** Entries shown follows **

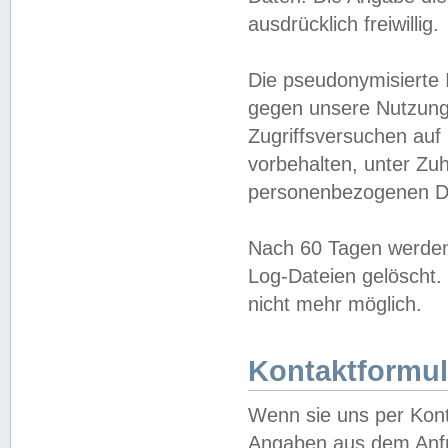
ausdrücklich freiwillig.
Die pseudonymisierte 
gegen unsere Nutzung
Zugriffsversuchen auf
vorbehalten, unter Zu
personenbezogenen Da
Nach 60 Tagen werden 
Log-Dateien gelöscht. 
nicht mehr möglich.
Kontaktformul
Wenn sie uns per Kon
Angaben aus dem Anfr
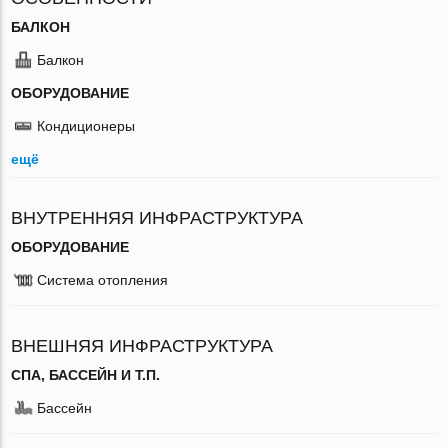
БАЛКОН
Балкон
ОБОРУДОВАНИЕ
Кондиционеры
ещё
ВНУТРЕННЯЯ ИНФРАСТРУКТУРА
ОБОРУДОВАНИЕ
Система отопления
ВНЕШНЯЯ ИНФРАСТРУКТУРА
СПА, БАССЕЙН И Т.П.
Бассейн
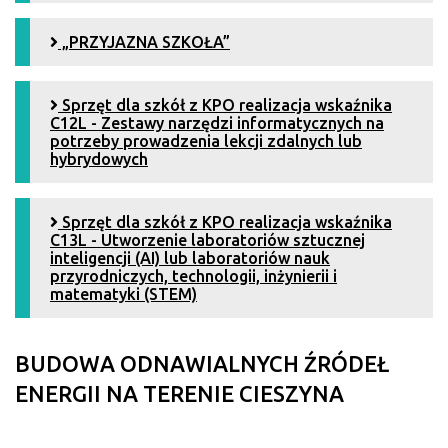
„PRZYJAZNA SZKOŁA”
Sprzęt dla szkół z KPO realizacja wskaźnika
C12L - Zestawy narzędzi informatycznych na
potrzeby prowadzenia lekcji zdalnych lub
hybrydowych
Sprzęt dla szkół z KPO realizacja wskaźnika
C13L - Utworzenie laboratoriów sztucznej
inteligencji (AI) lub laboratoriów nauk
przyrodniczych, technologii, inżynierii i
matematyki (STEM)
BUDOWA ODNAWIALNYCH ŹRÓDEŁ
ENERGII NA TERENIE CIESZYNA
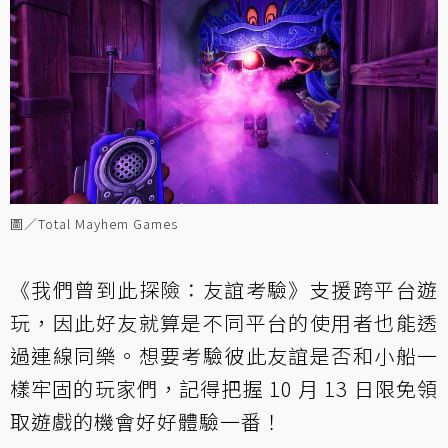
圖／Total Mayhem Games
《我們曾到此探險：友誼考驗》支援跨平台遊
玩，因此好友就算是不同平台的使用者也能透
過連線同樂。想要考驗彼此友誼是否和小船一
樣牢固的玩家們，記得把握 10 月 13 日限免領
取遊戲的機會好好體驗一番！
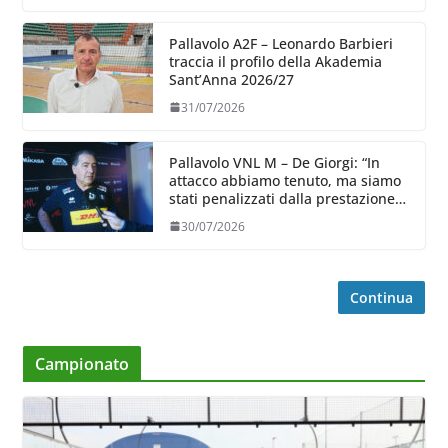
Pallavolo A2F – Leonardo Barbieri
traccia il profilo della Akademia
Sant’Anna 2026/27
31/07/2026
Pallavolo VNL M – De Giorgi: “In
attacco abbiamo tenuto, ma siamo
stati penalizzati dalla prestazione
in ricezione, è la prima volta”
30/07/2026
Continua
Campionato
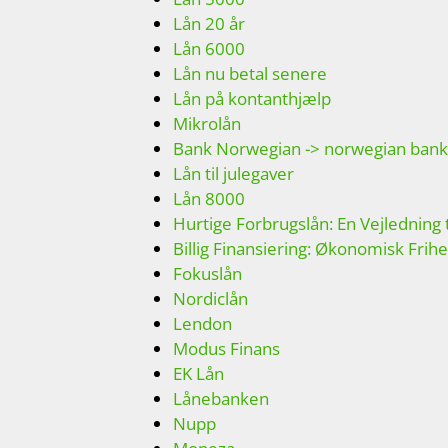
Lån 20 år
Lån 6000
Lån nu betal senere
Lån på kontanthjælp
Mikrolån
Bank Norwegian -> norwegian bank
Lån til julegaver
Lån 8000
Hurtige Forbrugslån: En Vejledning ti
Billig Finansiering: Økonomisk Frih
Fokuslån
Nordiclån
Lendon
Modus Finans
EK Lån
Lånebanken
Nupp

** End of Entries shown **

**Exercise:** Return each line of the data where the word "ИНФРАСТРУКТУРА" appears.

**Your response:**
ВНУТРЕННЯЯ ИНФРАСТРУКТУРА
ВНЕШНЯЯ ИНФРАСТРУКТУРА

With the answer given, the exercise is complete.